This is just for the SSM update, the model also contains some projections, convolutions and normalization layers. Let's dive into it more.

In [2]:
def get_model_device(model):
    return next(iter(model.parameters())).device

The convolution layers in Mamba2 are 1d conv on the sequence dimension. To be able to apply a convolutional layer on just one event, we need to keep around some of the last events in a state to be able to form a full window. More precisely, we need `kernel_size` events to be able to apply the convolutional layer and get one output, so we keep the `kernel_size-1` last events.

This is all coded in this layer:

In [5]:
class CausalConv1d(nn.Module):
    """
    Causal convolution layer: the hidden state contains the last kernel_size - 1 events
    (zeros initially) so we can have compute the convolution on a full window when
    receiving a new event.
    """

    def __init__(self, hidden_size, kernel_size):
        super().__init__()
        self.hidden_size = hidden_size
        self.kernel_size = kernel_size
        self.conv = nn.Conv1d(
            hidden_size, hidden_size, kernel_size, groups=hidden_size, bias=True
        )

    def init_state(self, batch_size: int, device: torch.device | None = None):
        if device is None:
            device = get_model_device(self)
        return torch.zeros(
            batch_size, self.hidden_size, self.kernel_size - 1, device=device
        )

    def forward(self, x: torch.Tensor, state: torch.Tensor):
        x_with_state = torch.concat([state, x[:, :, None]], dim=-1)
        out = self.conv(x_with_state)
        new_state = x_with_state[:, :, 1:]
        return out.squeeze(-1), new_state

Here is an example of use on random inputs:

In [6]:
batch_size = 4
hidden_size = 32
kernel_size = 4
x = torch.randn(batch_size, hidden_size)

conv = CausalConv1d(hidden_size, kernel_size)
state = conv.init_state(batch_size)
out, new_state = conv(x, state)

Here is a quick overview of the Mamba2 layer:

![image.png](attachment:image.png)

The SSM block has been described above.
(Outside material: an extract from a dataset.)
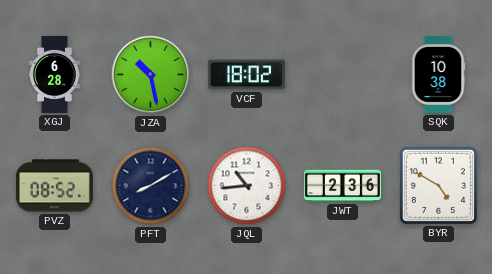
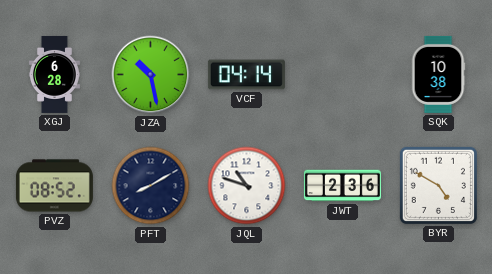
VCF: 18:02 -> 04:14
JQL: 10:44 -> 10:48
The gate is just a simple multiplication of `silu(z)` with the SSM output. We can build the model with all of this.

In [4]:
class Mamba2(nn.Module):
    def __init__(
        self,
        hidden_size: int,
        inner_size: int | None = None,
        head_size: int = 64,
        bc_head_size: int = 128,
        conv_kernel_size: int = 4,
    ):
        super().__init__()

        self.head_size = head_size
        self.bc_head_size = bc_head_size
        if inner_size is None:
            inner_size = 2 * hidden_size
        assert inner_size % head_size == 0
        self.inner_size = inner_size
        self.num_heads = inner_size // head_size

        # Projections
        self.input_proj = nn.Linear(hidden_size, inner_size, bias=False)
        self.z_proj = nn.Linear(hidden_size, inner_size, bias=False)
        self.b_proj = nn.Linear(hidden_size, bc_head_size, bias=False)
        self.c_proj = nn.Linear(hidden_size, bc_head_size, bias=False)
        self.dt_proj = nn.Linear(hidden_size, self.num_heads, bias=True)

        # Convs
        self.input_conv = CausalConv1d(inner_size, conv_kernel_size)
        self.b_conv = CausalConv1d(bc_head_size, conv_kernel_size)
        self.c_conv = CausalConv1d(bc_head_size, conv_kernel_size)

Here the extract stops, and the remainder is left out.